Singende Nörgler
Der in Finnland lebende Performance-Künstler Oliver Kochta-Kalleinen hat die notorische Unzufriedenheit der Menschen in ein optimistisches Projekt umgemünzt: die Beschwerde-Chöre. Singend bringen die Leute hier zum Ausdruck, worüber sie sich ärgern.

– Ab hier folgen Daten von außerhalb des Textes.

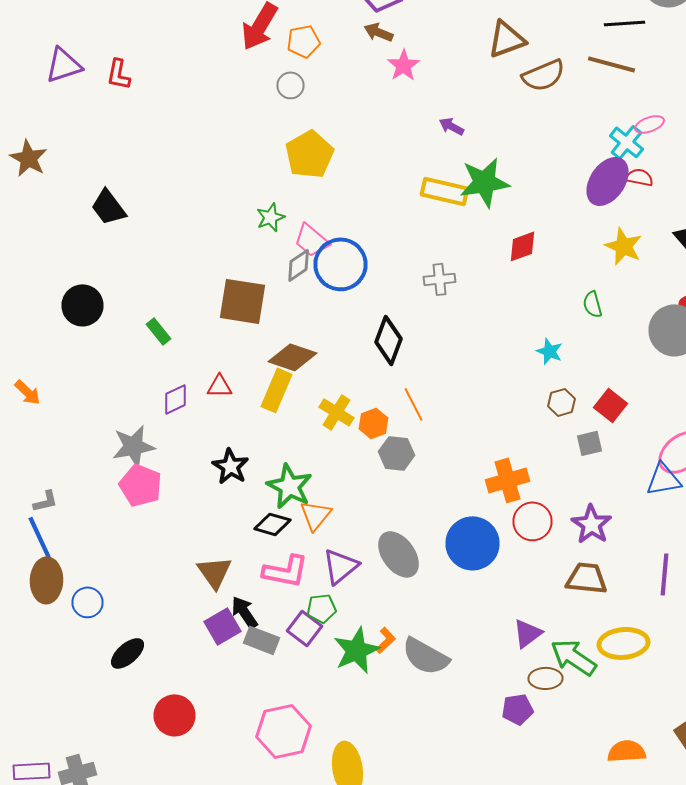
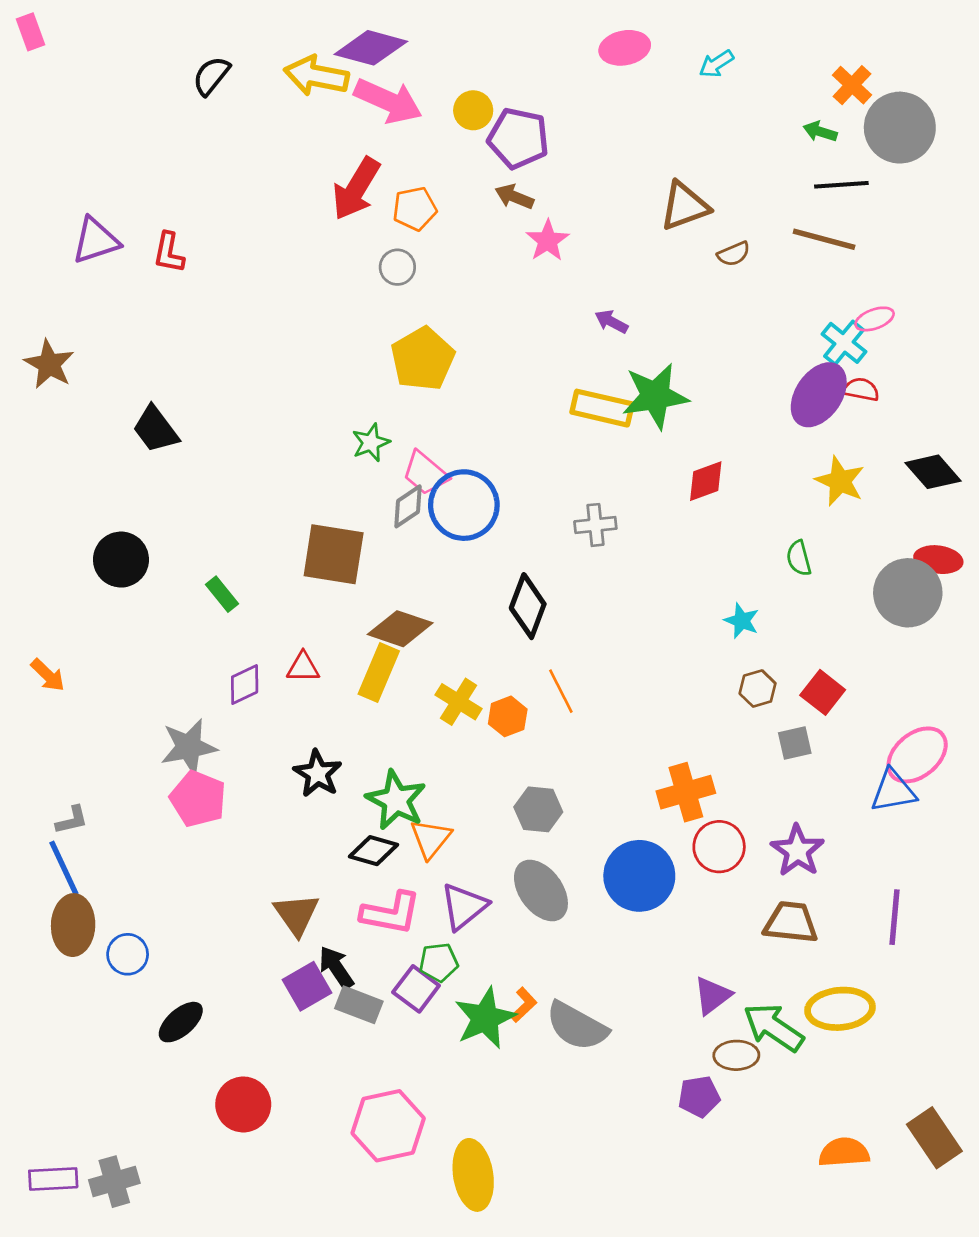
brown semicircle: (544, 75) -> (734, 254), size x0.6
gray hexagon: (396, 453) -> (538, 809), moved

Wenn Oliver Kochta-Kalleinen eine Aufnahme mit dem Beschwerde-Chor aus Birmingham hört, huscht ein Lächeln über sein jungenhaftes Gesicht: die Begeisterung der Mitglieder, ihre selbst geschriebenen Beschwerden über nervende Jobs und schlechte Busverbindungen singend zu präsentieren, war deutlich größer als ihr musikalisches Talent. Trotzdem erinnert sich der 35-Jährige gern an die Arbeit mit dem ersten so genannten "complaints choir" vor zwei Jahren:
"Die Proben, das war immer so ne erweiterte Party, wir haben im Probenraum anschließend noch gemeinsam gegessen, Bier getrunken und geredet, und die meisten Ideen sind dabei entstanden, das war toll."

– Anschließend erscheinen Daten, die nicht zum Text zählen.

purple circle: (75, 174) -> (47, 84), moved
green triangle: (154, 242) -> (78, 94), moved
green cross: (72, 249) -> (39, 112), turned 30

Die Idee kam Oliver Kochta-Kalleinen und seiner finnischen Frau Tellervo bei einem Spaziergang im winterlichen Helsinki: Sie stellten fest, überall beschweren sich die Menschen – und dieses Energiepotenzial wollten sie für ein Projekt nutzen. Tellervo fiel ein, dass in ihrer Muttersprache Leute, die ständig nörgeln, "Beschwerde-Chor" genannt werden! So kam das Projekt zu Form und Titel. Sie sammelten unter anderem in Sankt Petersburg, Hamburg und Helsinki Beschwerden und probten ein paar Wochen mit den Sängern. Mit einem Konzert endete dann das offizielle Projekt vor Ort. Besonders eindrucksvoll war im vergangenen Jahr der Auftritt des fast hundertstimmigen Chores in Helsinki.
Schon einmal spielten Beschwerden im Leben von Oliver und Tellervo eine Rolle: während seines Studiums an der Hochschule für Bildende Künste in Hamburg. Der sensible junge Mann litt darunter, dass Professoren und Studenten sich dauernd übereinander beklagten. Er fühlte sich einsam und fehl am Platz – mehrmals wollte er alles hinschmeißen. Doch es kam anders:
"Tellervo hat mich ja gerettet, deshalb verdanke ich ihr eigentlich alles. Sie hat mich aus dem Hamburger Beschwerde-Sumpf rausgezogen und mit nach Finnland geholt und mich zu einem vernünftigen Menschen gemacht."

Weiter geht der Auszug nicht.